Parkinson's disease (PD) psychosis refers to a spectrum of symptoms that occur at different disease stages.1 ,2 Minor symptoms occurring early in PD include visual illusions (a real object perceived incorrectly), passage hallucinations (a hallucinated animal or figure passing in the peripheral visual field) and presence hallucinations (the sense of someone nearby). In some patients, such experiences precede the onset of motor symptoms.3 As PD progresses, formed visual hallucinations occur with preserved insight (recognition that the experiences are not real). In later PD stages, insight may become lost with the development of false explanations about the experiences (secondary delusions), hallucinations in other sensory modalities (auditory, tactile or olfactory), delusions (eg, themes of guilt or grandiosity4) and misidentification syndromes (eg, the belief that someone familiar has been replaced by an imposter5). Such symptoms are an important treatment priority as they precipitate the move into a care home from living independently6 ,7 and impact on quality of life.8

Alongside clinical considerations, PD psychosis is emerging as an important biomarker of disease progression and cognitive outcome. Although most PD patients will develop hallucinations as disease progresses, an estimated 60% experiencing PD psychosis by 12 years,9 a distinction can be made between patients who develop such symptoms early in the disease course and those who develop it in later stages.

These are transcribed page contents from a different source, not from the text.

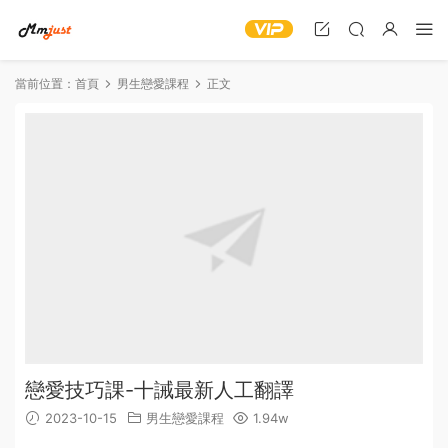
當前位置：
首頁
男生戀愛課程
正文
戀愛技巧課-十誡最新人工翻譯
2023-10-15
男生戀愛課程
1.94w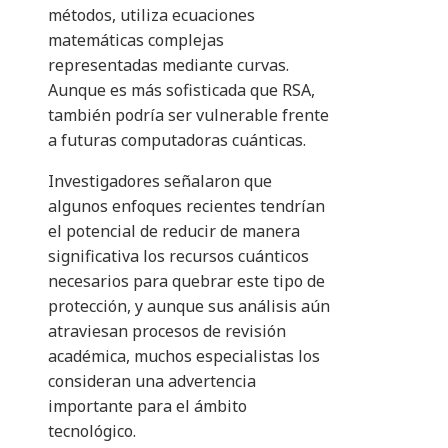
métodos, utiliza ecuaciones
matemáticas complejas
representadas mediante curvas.
Aunque es más sofisticada que RSA,
también podría ser vulnerable frente
a futuras computadoras cuánticas.
Investigadores señalaron que
algunos enfoques recientes tendrían
el potencial de reducir de manera
significativa los recursos cuánticos
necesarios para quebrar este tipo de
protección, y aunque sus análisis aún
atraviesan procesos de revisión
académica, muchos especialistas los
consideran una advertencia
importante para el ámbito
tecnológico.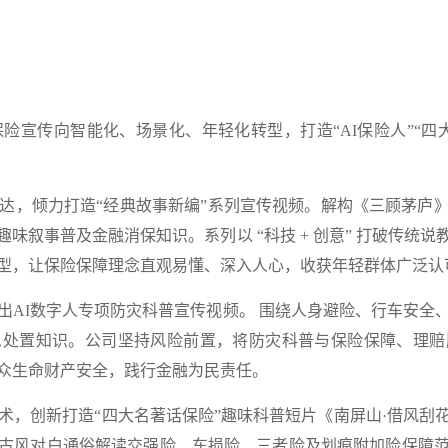
保险宣传向智能化、场景化、年轻化转型，
打造“AI保险人”“
表达，倾力打造“经典故事新编”系列宣传视频。解构
《三顾茅庐
趣味叙事普及金融消保知识。
系列以 “科技 + 创意” 打破传
型，让保险保障理念直观易懂、深入人心，收获年轻群体广泛认
出AI数字人专项防灾科普宣传视频。
围绕人身避险、行车安全
急处置知识。公司坚持风险前置，将防灾科普与保险保障、理赔
众生命财产安全，践行金融为民责任。
技术，创新打造“四大名著话保险”趣味科普短片《南屏山·借风
古风对白通俗解读交强险、车损险、三者险及划痕附加险保障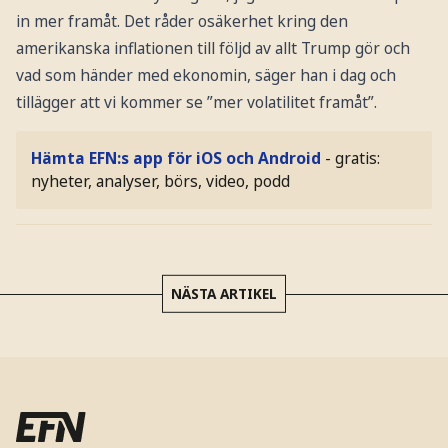
in mer framåt. Det råder osäkerhet kring den
amerikanska inflationen till följd av allt Trump gör och
vad som händer med ekonomin, säger han i dag och
tillägger att vi kommer se ”mer volatilitet framåt”.
Hämta EFN:s app för iOS och Android
- gratis:
nyheter, analyser, börs, video, podd
NÄSTA ARTIKEL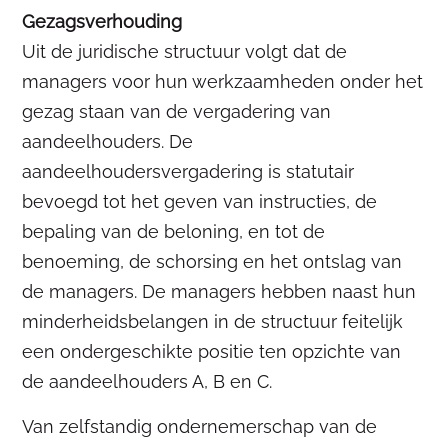
Gezagsverhouding
Uit de juridische structuur volgt dat de
managers voor hun werkzaamheden onder het
gezag staan van de vergadering van
aandeelhouders. De
aandeelhoudersvergadering is statutair
bevoegd tot het geven van instructies, de
bepaling van de beloning, en tot de
benoeming, de schorsing en het ontslag van
de managers. De managers hebben naast hun
minderheidsbelangen in de structuur feitelijk
een ondergeschikte positie ten opzichte van
de aandeelhouders A, B en C.
Van zelfstandig ondernemerschap van de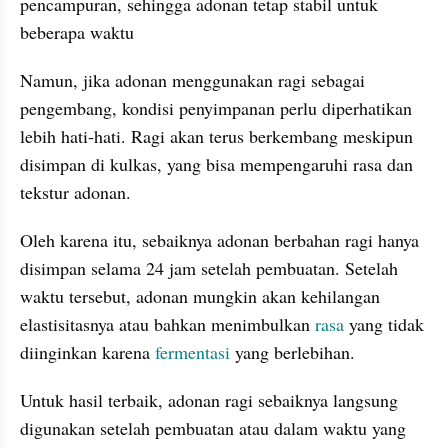
pencampuran, sehingga adonan tetap stabil untuk 
beberapa waktu 
Namun, jika adonan menggunakan ragi sebagai 
pengembang, kondisi penyimpanan perlu diperhatikan 
lebih hati-hati. Ragi akan terus berkembang meskipun 
disimpan di kulkas, yang bisa mempengaruhi rasa dan 
tekstur adonan. 
Oleh karena itu, sebaiknya adonan berbahan ragi hanya 
disimpan selama 24 jam setelah pembuatan. Setelah 
waktu tersebut, adonan mungkin akan kehilangan 
elastisitasnya atau bahkan menimbulkan 
rasa
 yang tidak 
diinginkan karena 
fermentasi
 yang berlebihan. 
Untuk hasil terbaik, adonan ragi sebaiknya langsung 
digunakan setelah pembuatan atau dalam waktu yang 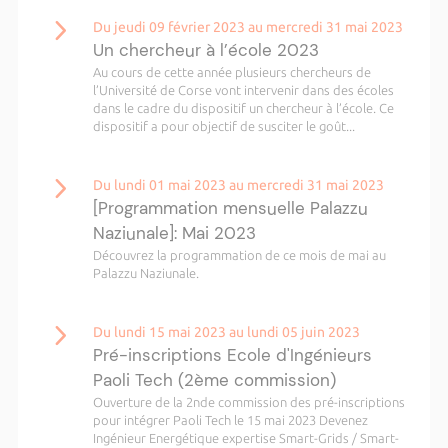
Du jeudi 09 février 2023 au mercredi 31 mai 2023
Un chercheur à l’école 2023
Au cours de cette année plusieurs chercheurs de
l’Université de Corse vont intervenir dans des écoles
dans le cadre du dispositif un chercheur à l’école. Ce
dispositif a pour objectif de susciter le goût...
Du lundi 01 mai 2023 au mercredi 31 mai 2023
[Programmation mensuelle Palazzu
Naziunale]: Mai 2023
Découvrez la programmation de ce mois de mai au
Palazzu Naziunale.
Du lundi 15 mai 2023 au lundi 05 juin 2023
Pré-inscriptions Ecole d'Ingénieurs
Paoli Tech (2ème commission)
Ouverture de la 2nde commission des pré-inscriptions
pour intégrer Paoli Tech le 15 mai 2023 Devenez
Ingénieur Energétique expertise Smart-Grids / Smart-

Several studies have found visual hallucinations predict later dementia or greater cognitive decline.10–13 The underlying mechanism of this association is unclear, but cross-sectional studies have identified higher visual function deficits in domains such as object and visuospatial perception and cognitive deficits in domains of attention, memory and executive function in PD patients with visual hallucinations compared with those without them.14 These deficits of visual perception and attentional control are thought to cause visual hallucinations and illusions through an imbalance of top-down expectations and bottom-up visual processing (see ref. 15 for a review). Consistent with the neuropsychological findings, visual hallucinations are associated with reduced grey matter volume in the visual system, hippocampus, frontal regions (particularly lateral frontal cortex) and cerebellum.16–20 Lewy bodies, amyloid and tau pathologies are found at postmortem in some of these regions in PD patients with a history of visual hallucinations,21 although such pathology is notably absent in the cortex and hippocampus of non-demented PD patients with visual hallucinations.22

While the link between formed hallucinations and visual and cognitive deficits is clear, what is less certain is whether the same is true of illusions, the earliest symptoms of PD psychosis. Patients with illusions, presence and passage hallucinations do not have significant differences in verbal memory, verbal fluency or sustained attention compared with patients without such symptoms23 and the only regions of cortical volume loss identified in an imaging study of early symptoms were in the midbrain, cerebellar vermis and visual parietal cortex.24 Furthermore, other risk factors for PD psychosis have been identified whose role is unclear, including rapid eye movement (REM) sleep behaviour disorder (see ref. 25 for a review), depression26 and dopamine agonist medication.9 ,13 Such findings raise the possibility that the earliest symptoms of PD psychosis may differ in their aetiological cause to later symptoms. Here, we explore this issue and the wider implications of early-onset and late-onset PD psychosis by examining the profile of cognitive, biomarker (structural imaging and cerebrospinal fluid (CSF)) and other risk factors prior to the onset of illusions and hallucinations in the Parkinson's Progression Markers Initiative (PPMI) data set.27

Methods

The Parkinson's Progression Markers Initiative (PPMI)27 is an observational multicentre study of newly diagnosed, drug-naïve patients and healthy controls using standardised, clinical, imaging, CSF and cognitive assessments at 3-month intervals in the first year and 6-month intervals in subsequent years (http://www.ppmi-info.org/). The analysis reported here was performed on the PPMI data set completed up to 15 January 2016 containing n=195 healthy controls and n=423 PD patients based on clinical and DAT scan criteria (patients classified as having scans without evidence for dopaminergic deficit are not included in the analysis). At the time of download, 70% of PD patients and 100% of healthy controls had been followed for 3 years or more. Subsets of the PD and healthy control groups were created for the analysis as described below.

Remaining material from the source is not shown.